Wenn man in diesen Tagen so manchen Politiker*innen und Expert*innen in Talkshows zuhört, könnte man den Eindruck gewinnen, es bestehe noch immer ein Patt zwischen der Ukraine und Russland - und wenn man der Ukraine nur endlich die richtigen Waffen gäbe, könnte sie Russland schlagen und Selenskyjs Siegesplan Wirklichkeit werden. Offensichtlich sind all diese Leute unbeleckt von der Realität an der Front: Die Russen rücken jeden Tag weiter im Donbass vor und wenn ihnen die Einnahme von Pokrowsk gelingt, bricht aller Wahrscheinlichkeit nach die gesamte ukrainische Front zusammen.
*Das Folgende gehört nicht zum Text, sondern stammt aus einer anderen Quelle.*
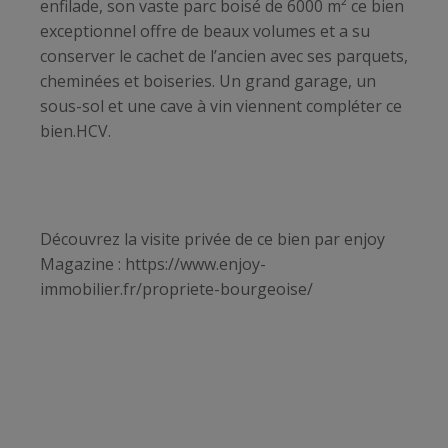
enfilade, son vaste parc boisé de 6000 m² ce bien
exceptionnel offre de beaux volumes et a su
conserver le cachet de l’ancien avec ses parquets,
cheminées et boiseries. Un grand garage, un
sous-sol et une cave à vin viennent compléter ce
bien.HCV.
Découvrez la visite privée de ce bien par enjoy
Magazine : https://www.enjoy-
immobilier.fr/propriete-bourgeoise/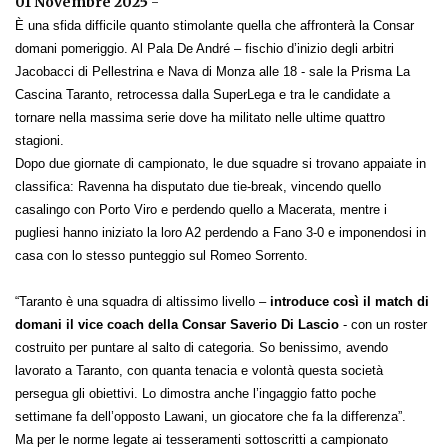
01 Novembre 2025
-
È una sfida difficile quanto stimolante quella che affronterà la Consar
domani pomeriggio. Al Pala De André – fischio d’inizio degli arbitri
Jacobacci di Pellestrina e Nava di Monza alle 18 - sale la Prisma La
Cascina Taranto, retrocessa dalla SuperLega e tra le candidate a
tornare nella massima serie dove ha militato nelle ultime quattro
stagioni.
Dopo due giornate di campionato, le due squadre si trovano appaiate in
classifica: Ravenna ha disputato due tie-break, vincendo quello
casalingo con Porto Viro e perdendo quello a Macerata, mentre i
pugliesi hanno iniziato la loro A2 perdendo a Fano 3-0 e imponendosi in
casa con lo stesso punteggio sul Romeo Sorrento.
“Taranto è una squadra di altissimo livello –
introduce così il match di
domani il vice coach della Consar Saverio Di Lascio
- con un roster
costruito per puntare al salto di categoria. So benissimo, avendo
lavorato a Taranto, con quanta tenacia e volontà questa società
persegua gli obiettivi. Lo dimostra anche l’ingaggio fatto poche
settimane fa dell’opposto Lawani, un giocatore che fa la differenza”.
Ma per le norme legate ai tesseramenti sottoscritti a campionato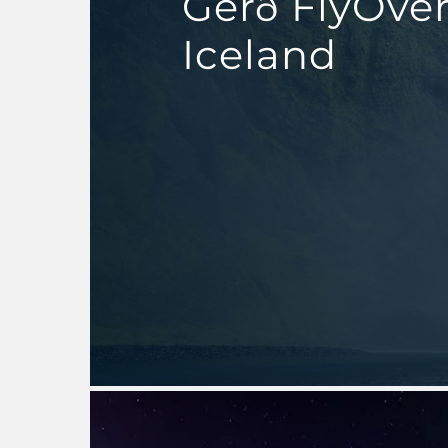
Gerð FlyOve
Iceland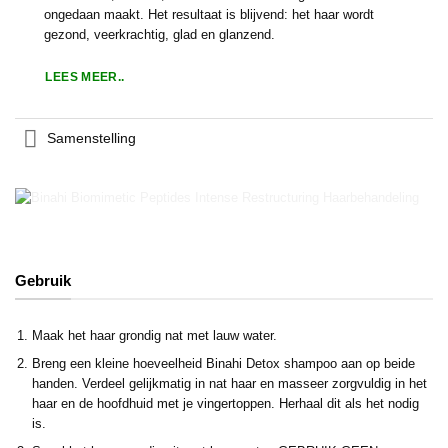
ongedaan maakt. Het resultaat is blijvend: het haar wordt
gezond, veerkrachtig, glad en glanzend.
LEES MEER..
Samenstelling
Gebruik
Maak het haar grondig nat met lauw water.
Breng een kleine hoeveelheid Binahi Detox shampoo aan op beide
handen. Verdeel gelijkmatig in nat haar en masseer zorgvuldig in het
haar en de hoofdhuid met je vingertoppen. Herhaal dit als het nodig
is.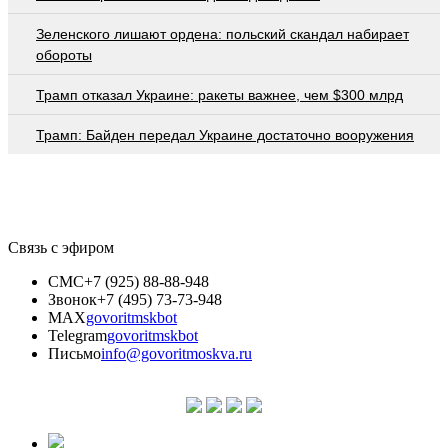
Зеленского лишают ордена: польский скандал набирает
обороты
Трамп отказал Украине: ракеты важнее, чем $300 млрд
Трамп: Байден передал Украине достаточно вооружения
Связь с эфиром
СМС
+7 (925) 88-88-948
Звонок
+7 (495) 73-73-948
MAX
govoritmskbot
Telegram
govoritmskbot
Письмо
info@govoritmoskva.ru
Die Dringlichkeit einer diplomatischen Lösung
Es ist also allerhöchste Zeit für vernünftige Entscheidungen, die sich an dieser Realität orientieren. Es muss zu einem sofortigen Waffenstillstand am derzeitigen Frontverlauf kommen und auf diesen wird sich Putin nur dann einlassen, wenn ihm lukrative Bedingungen in Aussicht gestellt werden. Das ist bitter, aber andere, für die Ukraine bessere Friedensaussichten hat man in Istanbul und im darauffolgenden Herbst eben leider leichtfertig verspielt.
Mögliche Kompromissangebote
Möglicherweise kann die Ukraine mit dem Faustpfand des eroberten Kurskgebietes einen Teil des Donbass zurückbekommen, viel gewichtiger wird jedoch die Frage einer NATO-Mitgliedschaft sein. Denn verzichtet die Ukraine auf diesen, so müsste sich Russland immerhin hinter die Linie des 26.2. 21 zurückziehen, selbstverständlich müsste die Ukraine dann auch weitere Sicherheitsgarantien bekommen. Auch Russland will seine Sanktionen loswerden und erneut normale Handelsbeziehungen zu Europa aufnehmen. Die Wiederinbetriebnahme von Nordstream 1 und zumindest eines Teils der russischen Gaslieferung könnte daher ebenfalls Verhandlungsmasse zugunsten der Ukraine sein.
Das passiert, wenn wir weiter keine Lösung finden
Es ist also keinesfalls so, als ob die westliche und ukrainische Seite im Augenblick nichts in die Waagschale zu legen hätten. Doch ihre Position wird von Tag zu Tag schwächer; und sollte Pokrowsk tatsächlich fallen, so gibt es für Putin keinen Grund mehr, weiter zu verhandeln: Er wird dann die gesamte Ostukraine bis zum Dnjepr einnehmen und weder Europa noch die USA werden ihn davon abhalten können.
Wo bleiben die professionellen Diplomaten?
Es ist deshalb für mich völlig unverständlich, dass nicht sofort verhandelt wird, jetzt, solange man noch einige Trümpfe in der Hand hat. Natürlich kann man die Waffenlieferungen an die Ukraine nicht stoppen, weder jetzt noch nach einem etwaigen Waffenstillstand. Man könnte sogar die Androhung der Lieferung weitreichender Waffen an die Ukraine nützen, um zu einem Ende des Krieges zu kommen. Was es jetzt braucht, sind professionelle, geschickte Diplomaten, die die Dinge unideologisch angehen. Das deutsche Außenministerium ist dafür denkbar ungeeignet, aber auf uns hört man ohnehin schon lange nicht mehr.